Essa distinção torna-se especialmente relevante porque o principal ativo dessas empresas é, simultaneamente, um dos mais escassos e um dos mais voláteis do mundo. Acumular Bitcoin é apenas uma parte da equação. O verdadeiro desafio consiste em demonstrar que essa estratégia pode ser financiada durante décadas, atravessando diferentes regimes de liquidez, oscilações no custo de capital e períodos prolongados de maior aversão ao risco.
Os acontecimentos recentes sugerem que o setor começa a confrontar esse segundo problema com maior clareza. A preocupação já não está exclusivamente na capacidade de adquirir mais Bitcoin. Ela passa a incluir uma questão menos visível, porém igualmente decisiva: como construir uma arquitetura financeira suficientemente resiliente para sustentar esse patrimônio quando o mercado deixar de oferecer capital em condições excepcionalmente favoráveis?
Talvez esse seja um dos aspectos menos compreendidos da evolução das Bitcoin Treasury Companies. Bitcoin pode ser o principal ativo do balanço, mas é o acesso contínuo ao capital que permite financiar sua expansão. Sem investidores dispostos a adquirir novos instrumentos, sem confiança na solidez da estrutura corporativa e sem flexibilidade para administrar compromissos financeiros, até mesmo um balanço repleto de Bitcoin pode se tornar rígido.

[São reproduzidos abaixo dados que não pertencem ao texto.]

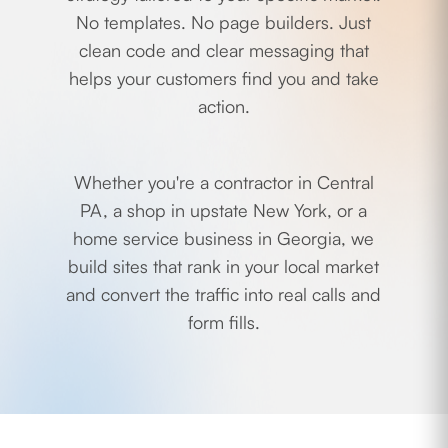
No templates. No page builders. Just
clean code and clear messaging that
helps your customers find you and take
action.
Whether you're a contractor in Central
PA, a shop in upstate New York, or a
home service business in Georgia, we
build sites that rank in your local market
and convert the traffic into real calls and
form fills.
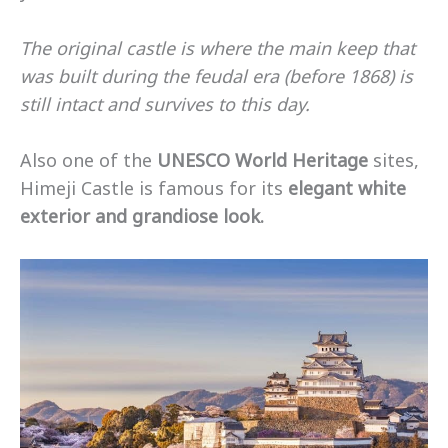
The original castle is where the main keep that
was built during the feudal era (before 1868) is
still intact and survives to this day.
Also one of the
UNESCO World Heritage
sites,
Himeji Castle is famous for its
elegant white
exterior and grandiose look.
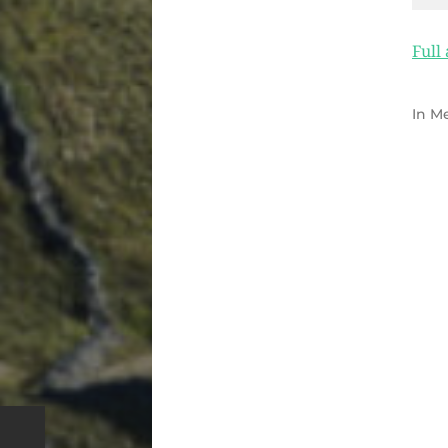
Full
In
Me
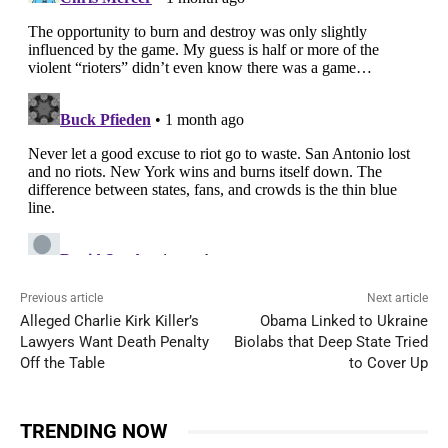
Previous article
Next article
Alleged Charlie Kirk Killer’s
Obama Linked to Ukraine
Lawyers Want Death Penalty
Biolabs that Deep State Tried
Off the Table
to Cover Up
TRENDING NOW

A escassez do ativo não resolve, por si só, o problema do financiamento. E foi exatamente essa diferença que começou a se revelar nas decisões recentes da Strategy.
Um movimento que parece contraditório
Durante anos, a Strategy consolidou uma das narrativas mais consistentes do mercado de capitais. Sempre que suas ações negociavam com prêmio suficiente em relação ao valor de seus ativos, a companhia recorria
ao seu programa At-The-Market, captava recursos por meio da emissão de ações ordinárias e os convertia em novos bitcoins.
O mecanismo era relativamente simples de compreender. A companhia emitia capital a uma avaliação superior ao valor proporcional de seus ativos, utilizava os recursos para adquirir Bitcoin e, quando a operação era realizada em condições suficientemente favoráveis, aumentava a exposição econômica de seus acionistas ao ativo ao longo do tempo.
Essa dinâmica tornou-se tão recorrente que passou a moldar as expectativas do mercado. Emissões de ações deixaram de ser interpretadas apenas como eventos de captação. Tornaram-se, na prática, anúncios antecipados de novas aquisições de Bitcoin. Foi essa relação aparentemente automática que a Strategy rompeu em julho de 2026.
A mudança, contudo, não começou apenas com a decisão de preservar os recursos de seu ATM. Em 29 de junho, a companhia havia anunciado um novo framework de gestão de capital para seus instrumentos de “Digital Credit”, incluindo uma política formal para a reserva em dólares, um programa de monetização de Bitcoin e mecanismos de recompra de ações preferenciais.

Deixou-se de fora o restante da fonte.